### ABOUT THIS EXERCISE
Here the requirement is to repeat every record exactly, in full.

Page layout parsing data:
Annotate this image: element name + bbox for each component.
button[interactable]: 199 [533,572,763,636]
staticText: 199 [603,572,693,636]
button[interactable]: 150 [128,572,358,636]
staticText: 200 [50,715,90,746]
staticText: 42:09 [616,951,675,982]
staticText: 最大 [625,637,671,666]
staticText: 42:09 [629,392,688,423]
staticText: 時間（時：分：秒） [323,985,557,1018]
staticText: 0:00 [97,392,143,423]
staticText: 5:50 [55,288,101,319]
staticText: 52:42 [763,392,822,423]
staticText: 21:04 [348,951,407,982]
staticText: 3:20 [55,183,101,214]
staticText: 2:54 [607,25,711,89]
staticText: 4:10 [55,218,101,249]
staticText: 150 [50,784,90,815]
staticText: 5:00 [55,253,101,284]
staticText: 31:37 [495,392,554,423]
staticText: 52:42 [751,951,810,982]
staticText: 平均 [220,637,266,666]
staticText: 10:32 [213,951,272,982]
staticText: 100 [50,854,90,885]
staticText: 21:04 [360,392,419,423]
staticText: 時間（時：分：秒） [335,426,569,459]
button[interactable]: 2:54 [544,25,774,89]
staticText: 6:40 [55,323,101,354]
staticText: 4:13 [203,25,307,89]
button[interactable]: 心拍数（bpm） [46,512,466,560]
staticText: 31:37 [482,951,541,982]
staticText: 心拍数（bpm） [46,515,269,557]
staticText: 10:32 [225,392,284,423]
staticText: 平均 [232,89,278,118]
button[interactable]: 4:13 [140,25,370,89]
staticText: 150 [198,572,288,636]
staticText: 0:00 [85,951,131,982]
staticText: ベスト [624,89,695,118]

### WRITTEN ANSWER
Annotate this image: element name + bbox for each component.
button[interactable]: 199 [533,572,763,636]
staticText: 199 [603,572,693,636]
button[interactable]: 150 [128,572,358,636]
staticText: 200 [50,715,90,746]
staticText: 42:09 [616,951,675,982]
staticText: 最大 [625,637,671,666]
staticText: 42:09 [629,392,688,423]
staticText: 時間（時：分：秒） [323,985,557,1018]
staticText: 0:00 [97,392,143,423]
staticText: 5:50 [55,288,101,319]
staticText: 52:42 [763,392,822,423]
staticText: 21:04 [348,951,407,982]
staticText: 3:20 [55,183,101,214]
staticText: 2:54 [607,25,711,89]
staticText: 4:10 [55,218,101,249]
staticText: 150 [50,784,90,815]
staticText: 5:00 [55,253,101,284]
staticText: 31:37 [495,392,554,423]
staticText: 52:42 [751,951,810,982]
staticText: 平均 [220,637,266,666]
staticText: 10:32 [213,951,272,982]
staticText: 100 [50,854,90,885]
staticText: 21:04 [360,392,419,423]
staticText: 時間（時：分：秒） [335,426,569,459]
button[interactable]: 2:54 [544,25,774,89]
staticText: 6:40 [55,323,101,354]
staticText: 4:13 [203,25,307,89]
button[interactable]: 心拍数（bpm） [46,512,466,560]
staticText: 31:37 [482,951,541,982]
staticText: 心拍数（bpm） [46,515,269,557]
staticText: 10:32 [225,392,284,423]
staticText: 平均 [232,89,278,118]
button[interactable]: 4:13 [140,25,370,89]
staticText: 150 [198,572,288,636]
staticText: 0:00 [85,951,131,982]
staticText: ベスト [624,89,695,118]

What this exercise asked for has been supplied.